Power in Charlotte Perkin Gilman's "The Yellow Wallpaper"
"The Yellow Wallpaper" written by Charlotte Perkins Gilman explores the idea of inequliaty between men and women. The story shows how power affects one person which is portrayed through the narrator and her dominant husband John."The Yellow Wallpaper" suggests that a male dominant relationship leads to a downfall in marraige.
John's dominant power over the narrator suggests she is incapable of expressing herself. The narrator says "There comes John, and I must put this away,- he hates to have me write a word (79). She says she cries for nothing most of the time but not when "John is here, or anybody else, but when [she] is alone" (82). John's dominance clearly affects the narrator as she immediately stops writing and puts her journal away.
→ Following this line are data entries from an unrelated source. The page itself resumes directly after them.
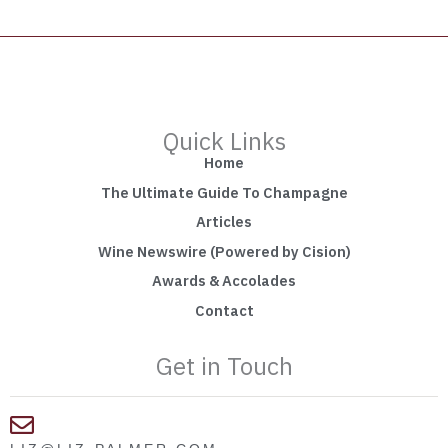
Quick Links
Home
The Ultimate Guide To Champagne
Articles
Wine Newswire (Powered by Cision)
Awards & Accolades
Contact
Get in Touch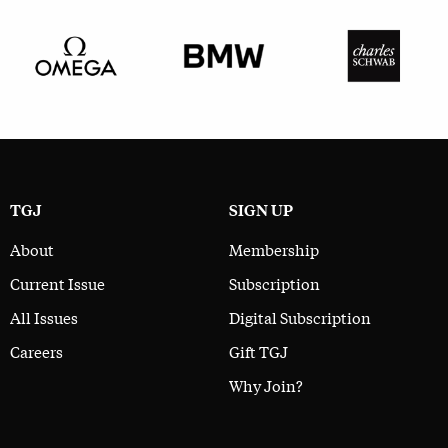
TGJ
SIGN UP
About
Membership
Current Issue
Subscription
All Issues
Digital Subscription
Careers
Gift TGJ
Why Join?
Her action of putting the journal away shows that the narrator abides to John's rules and that John's attitude reflects on the narrator's ability to do things as she wants emphasizing on his dominant trait.The statement refering to her cries shows how she can only express herself when she is free of company. The narrator feels she can only cry and be herself when she is absolutely alone acknowledging his power as the dominant partner in their marriage. John's superiority over the narrator highlights her state of being an inferior who is unable to express herself as she pleases while giving John the power he believes is solely his in the marriage.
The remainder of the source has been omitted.